WHAT YOU SHOULD DO:
For the material below, output exactly the span from the line with "YOSHITAKA, 3 nætur/nátta ferð" to the line with "Friendly staff.", including both, and nothing besides.

PROVIDED RECORDS:
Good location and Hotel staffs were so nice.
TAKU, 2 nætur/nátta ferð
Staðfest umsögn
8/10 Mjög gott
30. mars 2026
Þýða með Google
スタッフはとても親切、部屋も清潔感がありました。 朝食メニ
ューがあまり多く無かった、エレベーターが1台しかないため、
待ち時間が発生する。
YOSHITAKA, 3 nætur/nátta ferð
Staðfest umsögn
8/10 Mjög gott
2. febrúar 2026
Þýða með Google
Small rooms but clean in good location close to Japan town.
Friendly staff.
...
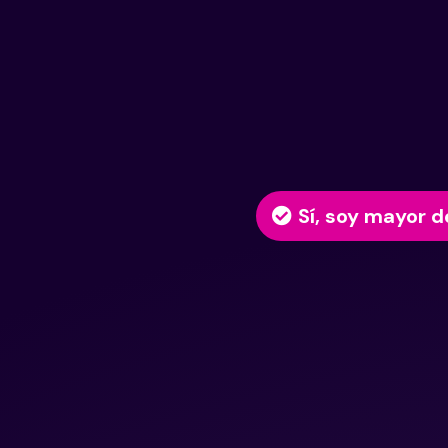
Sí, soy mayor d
* * *
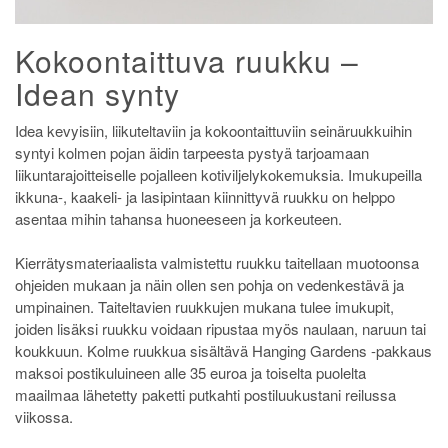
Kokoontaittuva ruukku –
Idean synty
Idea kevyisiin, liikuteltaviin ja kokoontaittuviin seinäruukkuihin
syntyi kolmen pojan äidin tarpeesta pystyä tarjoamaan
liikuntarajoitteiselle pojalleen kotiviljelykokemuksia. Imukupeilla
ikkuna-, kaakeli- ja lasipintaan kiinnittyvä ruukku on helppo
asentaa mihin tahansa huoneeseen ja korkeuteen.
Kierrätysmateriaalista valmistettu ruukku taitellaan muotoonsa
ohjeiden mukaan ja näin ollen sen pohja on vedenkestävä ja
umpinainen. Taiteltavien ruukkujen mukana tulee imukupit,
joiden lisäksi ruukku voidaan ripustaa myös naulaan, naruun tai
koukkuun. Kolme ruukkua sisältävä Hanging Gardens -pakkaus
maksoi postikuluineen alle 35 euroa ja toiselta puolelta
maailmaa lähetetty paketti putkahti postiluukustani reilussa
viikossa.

RESPONSE TO THE EXERCISE:
YOSHITAKA, 3 nætur/nátta ferð
Staðfest umsögn
8/10 Mjög gott
2. febrúar 2026
Þýða með Google
Small rooms but clean in good location close to Japan town.
Friendly staff.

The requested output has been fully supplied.